Material to process section start
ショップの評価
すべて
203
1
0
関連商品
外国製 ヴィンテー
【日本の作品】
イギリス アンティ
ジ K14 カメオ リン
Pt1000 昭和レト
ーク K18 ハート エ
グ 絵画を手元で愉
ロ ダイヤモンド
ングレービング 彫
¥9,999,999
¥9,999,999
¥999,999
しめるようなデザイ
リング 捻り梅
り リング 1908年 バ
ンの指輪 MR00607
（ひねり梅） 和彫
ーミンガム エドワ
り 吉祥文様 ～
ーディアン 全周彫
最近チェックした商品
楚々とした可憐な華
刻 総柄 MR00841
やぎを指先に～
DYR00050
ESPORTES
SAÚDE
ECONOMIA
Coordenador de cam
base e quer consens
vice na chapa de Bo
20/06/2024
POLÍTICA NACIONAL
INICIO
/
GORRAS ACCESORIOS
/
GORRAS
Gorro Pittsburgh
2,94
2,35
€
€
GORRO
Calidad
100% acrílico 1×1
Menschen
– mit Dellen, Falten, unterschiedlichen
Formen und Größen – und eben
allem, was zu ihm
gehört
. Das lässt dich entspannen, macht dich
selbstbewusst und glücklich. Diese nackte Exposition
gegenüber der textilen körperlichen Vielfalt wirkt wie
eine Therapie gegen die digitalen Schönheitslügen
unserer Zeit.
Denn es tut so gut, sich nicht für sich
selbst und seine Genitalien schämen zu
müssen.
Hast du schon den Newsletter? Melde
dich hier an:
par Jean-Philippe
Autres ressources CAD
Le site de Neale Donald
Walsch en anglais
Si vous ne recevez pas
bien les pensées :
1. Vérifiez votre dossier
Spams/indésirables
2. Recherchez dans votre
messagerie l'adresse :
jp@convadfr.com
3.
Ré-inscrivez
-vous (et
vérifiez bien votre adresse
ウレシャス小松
Material to process section end
## Your instructions
Search the lines above for the string "adresse", then show every one that has it.

## Written response
messagerie l'adresse :
vérifiez bien votre adresse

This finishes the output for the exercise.